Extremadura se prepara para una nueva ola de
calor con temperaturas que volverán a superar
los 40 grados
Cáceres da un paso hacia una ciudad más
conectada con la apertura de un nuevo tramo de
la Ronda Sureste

- - -

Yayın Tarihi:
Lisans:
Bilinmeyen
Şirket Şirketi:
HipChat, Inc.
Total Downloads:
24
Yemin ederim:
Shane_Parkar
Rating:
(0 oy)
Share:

- - -

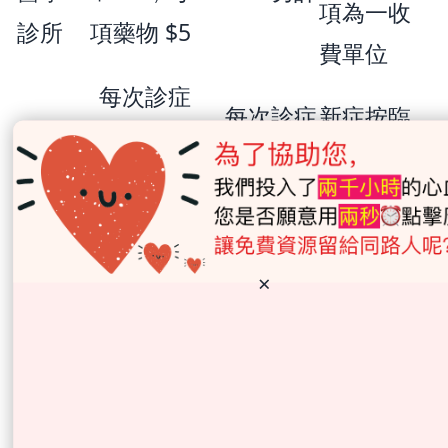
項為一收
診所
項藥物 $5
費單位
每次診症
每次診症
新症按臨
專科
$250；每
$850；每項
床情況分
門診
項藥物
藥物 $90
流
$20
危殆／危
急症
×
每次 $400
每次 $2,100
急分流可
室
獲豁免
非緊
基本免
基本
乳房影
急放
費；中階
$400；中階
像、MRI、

- - -

Nothing should appear in the answer except the lines above from the line with "Extremadura se prepara para una nueva ola de" through the line with "la Ronda Sureste", both included, written out exactly.

→ **RESULT FOR THIS TASK**
Extremadura se prepara para una nueva ola de
calor con temperaturas que volverán a superar
los 40 grados
Cáceres da un paso hacia una ciudad más
conectada con la apertura de un nuevo tramo de
la Ronda Sureste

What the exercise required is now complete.